Expertise needed to support project establishment and delivery

Internal steering committee

The internal steering committee consisted of Women’s Health West staff with expertise working with culturally and linguistically diverse communities, young women’s leadership programs, and capacity building initiatives that prevent violence against women. The committee was integral in establishing the project, developing the session and training content, and monitoring the delivery of You, Me and Us.

Expert advisory group

The expert advisory group provided expertise in research and evaluation, prevention of violence against women, peer education approaches to working with young people, and local knowledge of the key settings for action, such as sporting clubs and primary schools. This group included external services.

Important considerations when establishing and maintaining a respectful relationships education expert advisory group include:

  • Acknowledge the strengths and expertise within your organisation
  • Identify the external knowledge, expertise and partnerships needed for successful project implementation
  • Develop and share Terms of Reference (ToR) that detail the project timelines and key responsibilities of the expert advisory group
  • Ensure meetings are well chaired, timely, action oriented, and have tangible outcomes
  • Undertake work between meetings so members are able to contribute to new work each time they meet
  • Review the ToR annually and conduct evaluation to ensure the group is meeting the project and participant needs

Group facilitation and training principles

Creating a safe space

Creating a safe group dynamic is crucial to ensuring participants feel free and supported to discuss sensitive topics and provide alternate points of view. To establish a safe group dynamic for participants aged 10 to 13 years, facilitators ask participants to describe what they understand a safe space to be and what the group could do to support this. Group rules for creating a safe space are also included in the session for 18 to 24 year olds, which are referred back to at the start of each session as a reminder of the collective agreement. It is important for facilitators to be non-judgemental and appreciate participants’ diverse experiences and opinions.

Core principles for creating a safe, respectful group dynamic:

  • Active listening
  • Respecting the comments, opinions and beliefs of each other
  • Support and collaboration. It is important to ask that participants only share their own opinion and not the personal experiences or stories of others. It is also important to clearly state that if participants have a personal experience they want to discuss further, a teacher, staff member or counsellor is available after the session.

Active participation

Sessions designed for 10 to 13 year olds are interactive and focus on active participation. They draw on a range of facilitation styles to meet different learning needs. The sessions promote young people’s active participation through group discussion, role-play and interactive songs and videos. Role play is useful for supporting young people with practical tools and ideas to respond to challenging situations in a safe and supported space.

The 18 to 24 year old session material was developed in consultation with peer educators. To support different learning styles, the session integrates a number of different tools, including interactive activities, case studies, a video, self-reflection and small group activities.
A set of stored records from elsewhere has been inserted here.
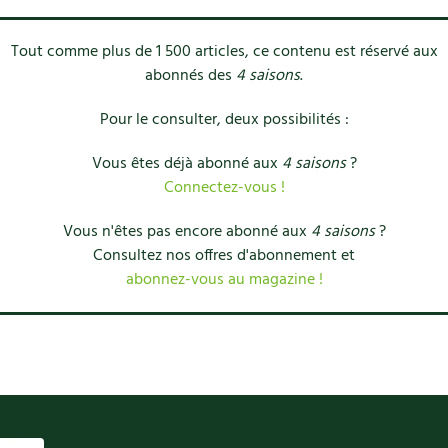
Tout comme plus de 1 500 articles, ce contenu est réservé aux
abonnés des
4 saisons
.
Pour le consulter, deux possibilités :
Vous êtes déjà abonné aux
4 saisons
?
Connectez-vous !
Vous n'êtes pas encore abonné aux
4 saisons
?
Consultez nos offres d'abonnement et
abonnez-vous au magazine !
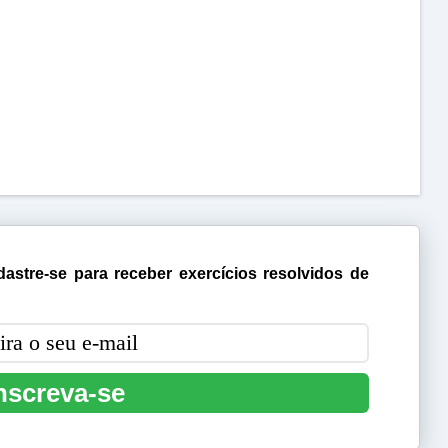
astre-se para receber exercícios resolvidos de
nscreva-se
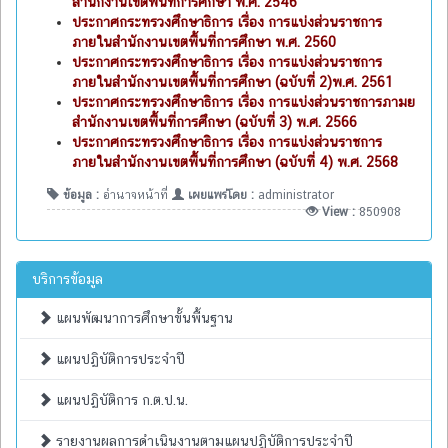
สำนักงานเขตพื้นที่การศึกษา พ.ศ. 2546
ประกาศกระทรวงศึกษาธิการ เรื่อง การแบ่งส่วนราชการ
ภายในสำนักงานเขตพื้นที่การศึกษา พ.ศ. 2560
ประกาศกระทรวงศึกษาธิการ เรื่อง การแบ่งส่วนราชการ
ภายในสำนักงานเขตพื้นที่การศึกษา (ฉบับที่ 2)พ.ศ. 2561
ประกาศกระทรวงศึกษาธิการ เรื่อง การแบ่งส่วนราชการภามย
สำนักงานเขตพื้นที่การศึกษา (ฉบับที่ 3) พ.ศ. 2566
ประกาศกระทรวงศึกษาธิการ เรื่อง การแบ่งส่วนราชการ
ภายในสำนักงานเขตพื้นที่การศึกษา (ฉบับที่ 4) พ.ศ. 2568
ข้อมูล :
อำนาจหน้าที่
เผยแพร่โดย :
administrator
View :
850908
บริการข้อมูล
แผนพัฒนาการศึกษาขั้นพื้นฐาน
แผนปฏิบัติการประจำปี
แผนปฏิบัติการ ก.ต.ป.น.
รายงานผลการดำเนินงานตามแผนปฏิบัติการประจำปี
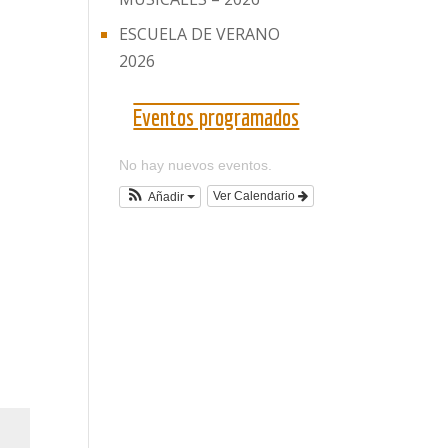
ESCUELA DE VERANO
2026
Eventos programados
No hay nuevos eventos.
Ver Calendario
Añadir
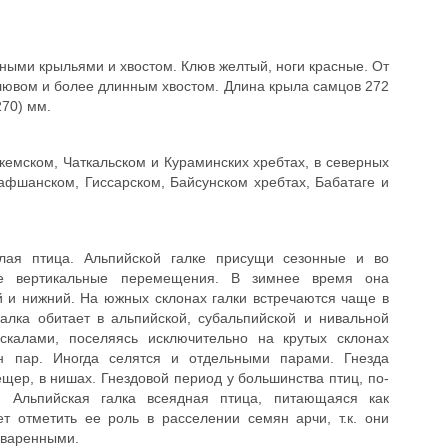
ными крыльями и хвостом. Клюв желтый, ноги красные. От
лювом и более длинным хвостом. Длина крыла самцов 272
70) мм.
скемском, Чаткальском и Кураминских хребтах, в северных
рафшанском, Гиссарском, Байсунском хребтах, Бабатаге и
лая птица. Альпийской галке присущи сезонные и во
ые вертикальные перемещения. В зимнее время она
й и нижний. На южных склонах галки встречаются чаще в
алка обитает в альпийской, субальпийской и нивальной
скалами, поселяясь исключительно на крутых склонах
ен пар. Иногда селятся и отдельными парами. Гнезда
ещер, в нишах. Гнездовой период у большинства птиц, по-
. Альпийская галка всеядная птица, питающаяся как
т отметить ее роль в расселении семян арчи, т.к. они
еваренными.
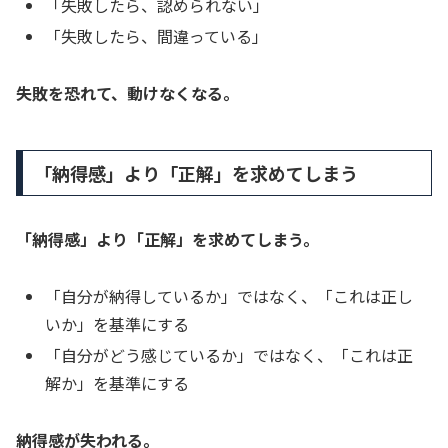
「失敗したら、認められない」
「失敗したら、間違っている」
失敗を恐れて、動けなくなる。
「納得感」より「正解」を求めてしまう
「納得感」より「正解」を求めてしまう。
「自分が納得しているか」ではなく、「これは正し
いか」を基準にする
「自分がどう感じているか」ではなく、「これは正
解か」を基準にする
納得感が失われる。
Informed by adult learning principles, this session is structured and facilitated in a way that promotes self-directed learning and acknowledges the experiences of adult participants.


Facilitators need to be inclusive in their delivery, language and approach, have a thorough understanding of the material content, and prepared for how to articulate complex concepts relating to gender and assertive behaviour using brief and simple statements.

Active listening

Facilitators needs be active listeners, and be aware of (and, where necessary, respond to) people’s verbal and non-verbal communication cues. This assists in gauging the comfort level of participants during the discussion of sensitive topics. The facilitator needs to encourage open discussion directed by participants, while highlighting the key session messages. Flexibility and responsiveness is a key strategy.

Facilitating with a peer educator

The level of support needed by a peer educator to effectively prepare and deliver a respectful relationships education session may vary. Before the session, take time to plan and discuss with the peer educator how you can best work together and which activities you will each lead. Ideally, session delivery is divided between the peer educator and project worker.

Referral and responding to young people’s disclosure

It is important that a strategy is designed prior to the sessions relating to managing and responding to young people’s disclosures. At the beginning of each session, articulate to participants who they can access if they require further support and the process for following up with student concerns or disclosures. It is vital that contact details and referral pathways for support services are provided to young people. If a participant attempts to disclose during a session, the facilitator should protectively interrupt and ensure the participant is followed up with after the session.

Protective interrupting

Protective interrupting is interrupting participants when they begin to disclose private and sensitive information (Prendiville, 2008). For example, ‘this sounds like a really important and personal issue for you, why don’t we discuss it further after the session?’ Good boundaries ensure emotional safety for all participants. More information on boundaries and emotional safety can be accessed in the program manual.